Just because one building changed their rules, you don't need to assume all buildings/complexes are the same. Some people buy or rent in a place specifically because there is a package room. Where I live, they do not allow any Fed/Ex, UPS, USPS to go to the unit doors. A prime now delivery could go to the door if someone was home, but they don't allow packages to be left in the halls.

I do Prime Now and we often leave packages with the front desk or receiving area (not many typical low rise complexes here, most are high rise condos). I usually do bring it to the door if requested AND if there is enough time without making another delivery late. A manager told me that even if the customer requests the package be brought to the door, it is better to leave with the front desk if we are running behind and might risk a late delivery if we don't.


----------



## bsliv (Mar 1, 2016)

If I lived in a complex, I'd want my packages in a safe spot where I can retrieve them at my leisure and not have delivery traffic looking for building numbers and clogging the street. Parking lots have many fender benders. 

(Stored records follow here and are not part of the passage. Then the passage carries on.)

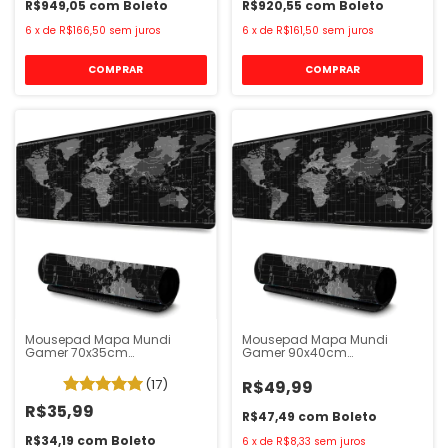
R$949,05
com
Boleto
R$920,55
com
Boleto
6
x
de
R$166,50
sem juros
6
x
de
R$161,50
sem juros
Mousepad Mapa Mundi
Mousepad Mapa Mundi
Gamer 70x35cm
Gamer 90x40cm
Antiderrapante Eletroyou
Antiderrapante Eletroyou
(17)
R$49,99
R$35,99
R$47,49
com
Boleto
R$34,19
com
Boleto
6
x
de
R$8,33
sem juros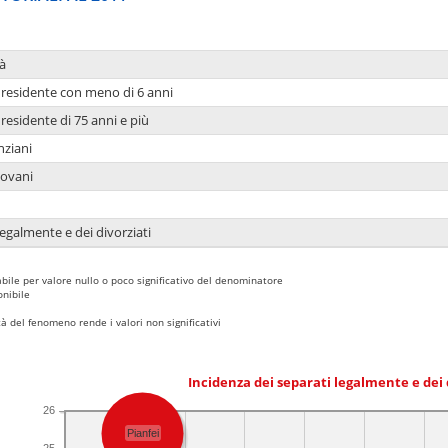
à
residente con meno di 6 anni
residente di 75 anni e più
nziani
iovani
legalmente e dei divorziati
bile per valore nullo o poco significativo del denominatore
nibile
 del fenomeno rende i valori non significativi
Incidenza dei separati legalmente e dei 
26
Pianfei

Many years ago I lost a package delivered by UPS. I didn't know there was any recourse so I lost $$$.


----------



## limepro (Mar 7, 2015)

sofla11 said:


> Just because one building changed their rules, you don't need to assume all buildings/complexes are the same. Some people buy or rent in a place specifically because there is a package room. Where I live, they do not allow any Fed/Ex, UPS, USPS to go to the unit doors. A prime now delivery could go to the door if someone was home, but they don't allow packages to be left in the halls.
> 
> I do Prime Now and we often leave packages with the front desk or receiving area (not many typical low rise complexes here, most are high rise condos). I usually do bring it to the door if requested AND if there is enough time without making another delivery late. A manager told me that even if the customer requests the package be brought to the door, it is better to leave with the front desk if we are running behind and might risk a late delivery if we don't.


It Miami I leave it up to the front desk if there aren't specific instructions, they will either attempt to call or take it for me but I'm polite about it. Same with valet, I always ask them where they would like me to park and usually it isn't a problem parking right up front.


----------